Prêts immobiliers : selon les dernières données provisoires de l’INE, en juillet le nombre de prêts immobiliers octroyés a augmenté de 23,5% en glissement annuel. Parmi ces nouveaux prêts, 41% étaient à taux variables et 59% à taux fixe. Le taux d'intérêt moyen des nouveaux prêts s’élève 3,17% pour une durée moyenne de 25 ans. Le taux d'intérêt moyen à la signature du prêt est de 2,99% pour les prêts immobiliers à taux variable et de 3,32% pour les prêts immobiliers à taux fixe.
Projet de fusion BBVA-Sabadell : début septembre 2024, l’OPA a reçu l'approbation de l’autorité de régulation prudentielle du Royaume-Uni (Prudential Regulation Authority, PRA) suivi de l’avis de non-objection de la BCE. La non-objection du régulateur européen était la condition sine qua non pour que l’autorité des marchés financiers espagnols, la CNMV, puisse statuer sur l’opération. Cette OPA hostile, peu commune dans le secteur financier, est encore en attente des autorisations préalables des autorités espagnoles des marchés financiers et de la concurrence.
Marché de l'immobilier
Financement du logement social en Catalogne : un prêt de 31M€ a été accordé par la banque de développement social pour l’Europe à Sostre Civic SCCL, une coopérative de logement social à but non lucratif, pour construire et rénover plus de 300 unités de logement social dans la région de Catalogne. Le programme, dont le coût total s’élève à 62M€ et qui est partiellement financé par des fonds de l’UE (13%), est le plus grand projet de logement coopératif en Espagne. Les bénéficiaires finaux seront les habitants de la Catalogne qui n’ont pas les moyens d’acheter ou de louer au prix du marché. Environ 25% des logements seront réservés à des personnes socialement et économiquement vulnérables. Ce prêt bénéficiera de la garantie partielle d’InvestEU.
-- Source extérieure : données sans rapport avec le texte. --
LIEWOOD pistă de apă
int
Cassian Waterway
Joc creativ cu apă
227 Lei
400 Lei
Marché locatif : les loyers ont augmenté de 10,2% en moyenne au T3 en glissement annuel selon le principal portail immobilier Idealista mais ont baissé de 2,4% par rapport au T2. En glissement annuel, toutes les capitales de régions ont vu leur prix des loyers augmenter, les hausses les plus importantes ont été enregistrées à Palma (18,9%), Madrid (15,7%), Valence (15,4%), Alicante (13,9%) ainsi que Malaga (13,2%). Le prix moyen du m2 sur le territoire espagnol se situe à 13€.
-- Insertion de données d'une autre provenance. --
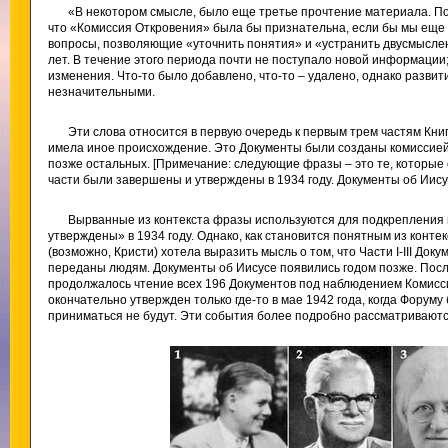
«В некотором смысле, было еще третье прочтение материала. По
что «Комиссия Откровения» была бы признательна, если бы мы еще 
вопросы, позволяющие «уточнить понятия» и «устранить двусмыслен
лет. В течение этого периода почти не поступало новой информаци
изменения. Что-то было добавлено, что-то – удалено, однако разви
незначительными.
Эти слова относится в первую очередь к первым трем частям Книг
имела иное происхождение. Это Документы были созданы комиссией
позже остальных. [Примечание: следующие фразы – это те, которые 
части были завершены и утверждены в 1934 году. Документы об Иисус
Вырванные из контекста фразы используются для подкрепления 
утверждены» в 1934 году. Однако, как становится понятным из конт
(возможно, Кристи) хотела выразить мысль о том, что Части I-III До
переданы людям. Документы об Иисусе появились годом позже. После
продолжалось чтение всех 196 Документов под наблюдением Комисси
окончательно утвержден только где-то в мае 1942 года, когда Форум
приниматься не будут. Эти события более подробно рассматриваются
Marché immobilier : les prix de vente dans l’ancien ont enregistré une augmentation de 8,7 % en glissement annuel au cours du T3 2024 selon le principal portail immobilier Idealista. Selon le portail, le prix moyen du mètre carré en Espagne atteint 2 182€, la valeur la plus haute enregistrée. En glissement annuel, toutes les communautés autonomes ont vu leur prix augmenter, les hausses les plus importantes ont été enregistrées aux Canaries (+16,4%), la région de Madrid (+14,1%), les Baléares (13,1%), la Communauté Valencienne et la région de Murcie (12,7% chacune).